There he is, standing triumphant amidst the ruins of a regime that had lost India even before the election. The rareness of his story is that, this moment is not marked by the enormity of the humiliation suffered by those who deployed the worst adjectives to demonise him but by the mind of the winner. In a country where unconcealed ambition is frowned upon by moral harrumphers, he played out his passion for power with a kind of flamboyance that may have alienated the grandees in his own party and a section of Indians, but it was a measure of his confidence, of his belief in himself, of his ability to defy every barrier built on the way. It was an exceptional sight of a man taking control of, and shaping, his destiny against the heaviest odds; in the end, he convinced the doubters that it is not always the case that history makes use of smart leaders. The smartest makes use of history, as Modi, the man who came from nowhere, the man who changed the conversation, did.
That is why Modi in New Delhi is made possible by the Modi for whom the Capital of India was another planet, of entitlement and entrapment, till 16 May. For more than six decades of Independence, the highest seat of power was inaccessible—and incomprehensible—to those who didn’t belong here. Membership was accorded by committees and cabals, backroom consensus and bloodline affiliations—it was an insider’s trade. Modi was elsewhere, not merely dreaming up his own Delhi, but challenging the limits of a political culture built on hierarchies and the wisdom of elders to achieve, or maybe even create, his own Delhi. This moment marks a cultural shift, the magnitude of which is unprecedented.
The making of one man and his belief system have become, for the first time in the political evolution of India, the national narrative of re-invention. A lesser man would not have gone beyond a mention in the glossary of political infamy. If it were someone other than Modi, he would have perished in the embers of Gujarat 2002. Modi maintained his balance even as the ground beneath him shook, for he was determined to travel far beyond the Sabarmati. In the first election he fought and won, the afterglow of 9/11 providing the backdrop, it was not development that he spoke, and it was not Gujarat that he was addressing—both were too obvious to be stressed. He was in a conversation with India, and he borrowed his metaphors from the global text of terror. It was his way of expanding his space in national consciousness. All the successive three elections he won in Gujarat were referendums on him, and by the time he achieved the hat- trick in his home state, he was already India’s most popular politician, and the only one with an argument for change. He himself became the argument, he made himself inevitable for the party and the country.

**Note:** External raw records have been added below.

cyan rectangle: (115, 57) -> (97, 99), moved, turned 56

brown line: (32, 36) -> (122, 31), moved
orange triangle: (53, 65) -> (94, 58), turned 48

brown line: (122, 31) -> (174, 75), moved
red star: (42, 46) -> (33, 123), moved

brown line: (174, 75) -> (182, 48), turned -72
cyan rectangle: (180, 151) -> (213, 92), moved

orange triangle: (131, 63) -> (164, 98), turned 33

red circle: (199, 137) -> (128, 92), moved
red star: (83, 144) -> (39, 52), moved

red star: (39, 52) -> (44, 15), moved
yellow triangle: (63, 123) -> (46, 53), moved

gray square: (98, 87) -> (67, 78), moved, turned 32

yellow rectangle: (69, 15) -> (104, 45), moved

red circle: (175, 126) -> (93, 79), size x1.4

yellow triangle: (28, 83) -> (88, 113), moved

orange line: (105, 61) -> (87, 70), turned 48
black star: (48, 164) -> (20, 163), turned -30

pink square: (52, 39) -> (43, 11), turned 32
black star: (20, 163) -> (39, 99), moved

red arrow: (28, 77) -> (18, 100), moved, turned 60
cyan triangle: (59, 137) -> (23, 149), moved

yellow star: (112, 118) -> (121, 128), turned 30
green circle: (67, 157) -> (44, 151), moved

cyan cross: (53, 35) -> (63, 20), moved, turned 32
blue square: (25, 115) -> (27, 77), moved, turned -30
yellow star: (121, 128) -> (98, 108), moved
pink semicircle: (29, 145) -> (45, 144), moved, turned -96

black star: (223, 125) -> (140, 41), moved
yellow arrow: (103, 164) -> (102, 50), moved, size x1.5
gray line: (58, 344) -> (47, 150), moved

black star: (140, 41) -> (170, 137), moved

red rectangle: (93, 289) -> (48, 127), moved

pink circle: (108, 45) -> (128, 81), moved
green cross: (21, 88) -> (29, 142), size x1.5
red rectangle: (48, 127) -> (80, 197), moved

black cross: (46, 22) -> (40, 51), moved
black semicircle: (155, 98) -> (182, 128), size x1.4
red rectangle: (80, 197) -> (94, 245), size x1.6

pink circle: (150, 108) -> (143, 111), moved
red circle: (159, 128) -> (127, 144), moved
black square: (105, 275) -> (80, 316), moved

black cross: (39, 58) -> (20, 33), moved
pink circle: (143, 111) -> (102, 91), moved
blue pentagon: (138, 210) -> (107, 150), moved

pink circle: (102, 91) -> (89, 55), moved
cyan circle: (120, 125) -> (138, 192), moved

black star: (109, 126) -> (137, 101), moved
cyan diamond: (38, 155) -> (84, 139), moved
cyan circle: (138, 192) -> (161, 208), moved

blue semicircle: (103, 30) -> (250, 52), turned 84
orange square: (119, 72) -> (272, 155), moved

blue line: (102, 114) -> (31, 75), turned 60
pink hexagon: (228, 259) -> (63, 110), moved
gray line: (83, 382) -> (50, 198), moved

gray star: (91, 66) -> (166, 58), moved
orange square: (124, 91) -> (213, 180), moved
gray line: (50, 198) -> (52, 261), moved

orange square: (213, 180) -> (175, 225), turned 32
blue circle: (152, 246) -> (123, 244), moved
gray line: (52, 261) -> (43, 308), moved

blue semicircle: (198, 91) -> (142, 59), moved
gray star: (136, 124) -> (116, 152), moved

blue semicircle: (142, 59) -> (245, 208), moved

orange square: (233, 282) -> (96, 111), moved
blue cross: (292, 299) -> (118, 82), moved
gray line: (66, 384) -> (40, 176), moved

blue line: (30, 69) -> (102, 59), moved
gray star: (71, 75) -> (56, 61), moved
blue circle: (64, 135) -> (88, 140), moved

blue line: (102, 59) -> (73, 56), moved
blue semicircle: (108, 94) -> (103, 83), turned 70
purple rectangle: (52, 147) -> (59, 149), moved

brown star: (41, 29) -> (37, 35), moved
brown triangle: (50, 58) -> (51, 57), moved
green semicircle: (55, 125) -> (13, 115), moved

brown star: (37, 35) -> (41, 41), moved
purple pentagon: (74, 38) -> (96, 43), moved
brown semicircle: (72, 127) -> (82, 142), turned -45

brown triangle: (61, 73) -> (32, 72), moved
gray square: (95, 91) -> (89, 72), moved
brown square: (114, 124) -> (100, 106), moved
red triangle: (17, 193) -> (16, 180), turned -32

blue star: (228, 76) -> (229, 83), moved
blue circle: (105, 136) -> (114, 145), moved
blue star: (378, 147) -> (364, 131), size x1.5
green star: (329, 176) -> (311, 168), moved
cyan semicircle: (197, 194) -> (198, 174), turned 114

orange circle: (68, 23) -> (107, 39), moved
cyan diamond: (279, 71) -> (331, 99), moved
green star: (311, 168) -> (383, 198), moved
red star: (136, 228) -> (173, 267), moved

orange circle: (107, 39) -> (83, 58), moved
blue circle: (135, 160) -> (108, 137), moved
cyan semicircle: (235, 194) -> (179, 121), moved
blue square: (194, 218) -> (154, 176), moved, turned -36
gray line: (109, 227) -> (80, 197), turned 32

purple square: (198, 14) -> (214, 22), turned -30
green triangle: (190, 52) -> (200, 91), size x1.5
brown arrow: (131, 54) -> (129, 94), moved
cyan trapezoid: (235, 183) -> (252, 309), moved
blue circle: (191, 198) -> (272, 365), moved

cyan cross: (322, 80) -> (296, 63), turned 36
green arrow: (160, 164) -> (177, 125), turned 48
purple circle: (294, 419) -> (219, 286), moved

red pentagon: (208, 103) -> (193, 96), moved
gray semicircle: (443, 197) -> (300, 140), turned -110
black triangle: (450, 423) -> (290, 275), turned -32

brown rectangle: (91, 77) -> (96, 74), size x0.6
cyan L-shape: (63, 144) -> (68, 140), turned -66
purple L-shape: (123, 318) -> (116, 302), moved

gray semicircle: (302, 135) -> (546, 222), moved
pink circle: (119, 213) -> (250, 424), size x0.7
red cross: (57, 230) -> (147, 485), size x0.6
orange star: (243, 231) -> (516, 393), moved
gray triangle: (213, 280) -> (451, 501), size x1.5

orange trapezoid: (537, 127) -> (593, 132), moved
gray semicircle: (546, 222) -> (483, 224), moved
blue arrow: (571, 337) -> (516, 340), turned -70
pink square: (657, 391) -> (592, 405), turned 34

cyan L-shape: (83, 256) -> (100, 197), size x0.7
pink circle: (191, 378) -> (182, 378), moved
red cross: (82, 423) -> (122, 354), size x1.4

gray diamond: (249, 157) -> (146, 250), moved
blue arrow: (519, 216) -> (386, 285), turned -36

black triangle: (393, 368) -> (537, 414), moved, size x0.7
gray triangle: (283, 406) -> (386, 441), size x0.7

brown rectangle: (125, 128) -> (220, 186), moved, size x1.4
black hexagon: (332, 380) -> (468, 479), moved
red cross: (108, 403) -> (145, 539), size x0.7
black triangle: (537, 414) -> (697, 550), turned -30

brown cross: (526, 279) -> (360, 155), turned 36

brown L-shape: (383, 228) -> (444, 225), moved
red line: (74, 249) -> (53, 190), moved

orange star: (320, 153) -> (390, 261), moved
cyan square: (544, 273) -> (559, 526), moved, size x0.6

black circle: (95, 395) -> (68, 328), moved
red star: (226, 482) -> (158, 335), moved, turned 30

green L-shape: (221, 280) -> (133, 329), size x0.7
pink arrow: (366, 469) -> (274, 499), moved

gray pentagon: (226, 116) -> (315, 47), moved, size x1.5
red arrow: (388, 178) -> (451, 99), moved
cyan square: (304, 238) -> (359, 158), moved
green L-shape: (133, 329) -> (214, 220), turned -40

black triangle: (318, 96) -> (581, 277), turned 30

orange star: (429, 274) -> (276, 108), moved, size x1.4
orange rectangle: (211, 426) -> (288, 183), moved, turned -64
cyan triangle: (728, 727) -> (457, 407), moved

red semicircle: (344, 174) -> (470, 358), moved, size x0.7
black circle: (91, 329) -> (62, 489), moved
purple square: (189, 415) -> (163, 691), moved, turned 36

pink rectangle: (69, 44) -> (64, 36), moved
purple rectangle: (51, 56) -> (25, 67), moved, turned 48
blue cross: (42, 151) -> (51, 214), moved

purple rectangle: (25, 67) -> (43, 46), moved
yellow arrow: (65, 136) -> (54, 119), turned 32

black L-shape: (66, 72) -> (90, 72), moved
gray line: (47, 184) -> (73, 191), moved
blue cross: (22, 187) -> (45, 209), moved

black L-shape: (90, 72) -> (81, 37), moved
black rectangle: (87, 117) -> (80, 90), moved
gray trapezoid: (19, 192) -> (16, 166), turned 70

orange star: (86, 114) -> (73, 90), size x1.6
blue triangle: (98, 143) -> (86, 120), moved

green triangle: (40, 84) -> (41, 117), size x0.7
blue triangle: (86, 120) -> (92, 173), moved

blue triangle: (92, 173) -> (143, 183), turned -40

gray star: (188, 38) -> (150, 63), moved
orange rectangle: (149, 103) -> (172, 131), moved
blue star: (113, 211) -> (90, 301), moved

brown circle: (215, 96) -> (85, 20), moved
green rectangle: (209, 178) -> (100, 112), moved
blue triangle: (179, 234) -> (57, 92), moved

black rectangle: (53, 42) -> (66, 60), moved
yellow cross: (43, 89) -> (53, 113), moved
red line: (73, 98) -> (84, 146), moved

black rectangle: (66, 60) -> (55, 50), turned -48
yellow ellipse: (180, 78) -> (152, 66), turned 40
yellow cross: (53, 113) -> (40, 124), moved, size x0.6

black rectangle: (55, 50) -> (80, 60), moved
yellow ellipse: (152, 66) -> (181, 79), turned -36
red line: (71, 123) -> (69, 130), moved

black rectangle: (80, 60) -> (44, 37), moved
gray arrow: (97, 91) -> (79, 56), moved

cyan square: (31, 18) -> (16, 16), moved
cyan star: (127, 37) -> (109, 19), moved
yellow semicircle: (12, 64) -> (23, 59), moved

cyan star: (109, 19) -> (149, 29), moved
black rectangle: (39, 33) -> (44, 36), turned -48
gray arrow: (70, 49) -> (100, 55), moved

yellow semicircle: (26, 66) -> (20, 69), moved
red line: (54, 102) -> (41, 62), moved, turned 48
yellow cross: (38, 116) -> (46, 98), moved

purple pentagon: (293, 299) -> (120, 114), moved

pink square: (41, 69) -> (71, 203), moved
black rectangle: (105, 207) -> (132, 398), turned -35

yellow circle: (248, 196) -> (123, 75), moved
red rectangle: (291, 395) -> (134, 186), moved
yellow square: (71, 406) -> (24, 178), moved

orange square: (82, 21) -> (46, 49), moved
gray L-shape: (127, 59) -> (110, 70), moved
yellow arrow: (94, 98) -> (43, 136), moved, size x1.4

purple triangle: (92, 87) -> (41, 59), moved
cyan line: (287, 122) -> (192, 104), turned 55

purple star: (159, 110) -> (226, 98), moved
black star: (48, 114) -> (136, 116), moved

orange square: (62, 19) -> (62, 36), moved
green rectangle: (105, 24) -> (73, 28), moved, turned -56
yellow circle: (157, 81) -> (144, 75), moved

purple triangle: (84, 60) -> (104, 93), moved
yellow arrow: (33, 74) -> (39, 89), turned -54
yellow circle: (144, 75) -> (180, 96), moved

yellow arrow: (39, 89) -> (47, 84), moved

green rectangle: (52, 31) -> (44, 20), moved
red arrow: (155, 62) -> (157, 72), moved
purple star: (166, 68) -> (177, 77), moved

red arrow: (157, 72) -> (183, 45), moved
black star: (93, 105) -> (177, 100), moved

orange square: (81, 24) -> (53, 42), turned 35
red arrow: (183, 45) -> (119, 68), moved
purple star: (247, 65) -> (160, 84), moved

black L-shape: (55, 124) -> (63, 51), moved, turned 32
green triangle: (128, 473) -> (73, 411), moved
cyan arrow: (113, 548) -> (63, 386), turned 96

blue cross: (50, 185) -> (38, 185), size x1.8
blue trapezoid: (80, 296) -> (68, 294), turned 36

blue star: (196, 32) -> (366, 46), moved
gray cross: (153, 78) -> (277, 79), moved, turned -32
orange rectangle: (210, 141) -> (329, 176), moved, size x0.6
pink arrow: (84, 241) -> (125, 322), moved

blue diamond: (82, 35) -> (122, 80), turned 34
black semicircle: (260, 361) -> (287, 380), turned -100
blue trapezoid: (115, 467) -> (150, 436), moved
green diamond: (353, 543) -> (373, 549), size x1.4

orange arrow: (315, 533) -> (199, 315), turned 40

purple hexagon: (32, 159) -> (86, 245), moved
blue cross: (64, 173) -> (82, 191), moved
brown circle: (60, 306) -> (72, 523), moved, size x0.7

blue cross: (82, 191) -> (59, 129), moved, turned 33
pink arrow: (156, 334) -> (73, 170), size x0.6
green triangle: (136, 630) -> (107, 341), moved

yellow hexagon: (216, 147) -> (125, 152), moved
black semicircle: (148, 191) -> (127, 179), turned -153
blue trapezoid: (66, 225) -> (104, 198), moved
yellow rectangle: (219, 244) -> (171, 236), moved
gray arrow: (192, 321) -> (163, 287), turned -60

His 12-year campaign for India was the most audacious project undertaken in India by a politician, but he had that knack, like Barack Obama circa 2008, to turn his biography into national destiny. He was his own Michelangelo, sculpting his personal mythology to perfection. He was his own Boswell, writing his legend in tune with the spirit of the times. When Candidate Modi was the only viable option for his party to regain India, it was the mark of a man who would make himself the only One. Soon, he would make himself indispensable to an India crying out for leadership. On Friday, more fabulous than fateful, the triumphant Modi wrote the first notation of a new India, and his name would acquire the status of being an adjective to a nation that took the most defining Right turn. In retrospect, the age of Atal Behari Vajpayee was a pause, a redeeming pause nevertheless, in the Centre-Leftist march of India.
Prime Minister Narendra Modi is a brand new beginning for an India that was for long conditioned by the impulses of the Dynasty, which set the foundation of the socialist state. The loftiest part of Nehru’s nation-building was the creation of the New Man, socialist, scientific and secular, resistant to religion and nation. The New Man was just another socialist fantasy, which was certainly not a sign of national creativity. Indira Gandhi’s India was more pragmatic and less lofty, but the socialist state remained intact. Rajiv Gandhi may have dreamt of the technological possibilities of twenty-first century India, but he was not the one to repudiate the family enterprise in geneology and ideology. The filler governments by the so-called Federalists only made the Left-leaning India more provincial. Atal Behari Vajpayee, India’s first Right-wing Prime Minister, deserved more than five years to build a Conservative India; it fell on misplaced triumphalism. But the brave attempts in the demolition of Soviet- vintage Third Worldism and well-entrenched anti-Americanism put India on the right side of history—for a short while. After ten years of the Manmohan Singh embarrassment, India was ready for the redeemer. In a revolution that stretched from drawing rooms to boardrooms, from the marketplace to the mean streets of sectarian India, a nation is being reborn in the ideas of future. And this revolution is set to be remembered in an inspired—and inspiring—four-letter word: Modi.
So far, he was a national bestseller, manufactured and marketed by himself. Today, he is a synonym for change that continues to be multiplied in the mind of India— an India fast shedding the loose raiment of a socialist state, and ready to be indulged by a leader driven by the instincts of modernisation. It is the Right time to be in the Modi Nation.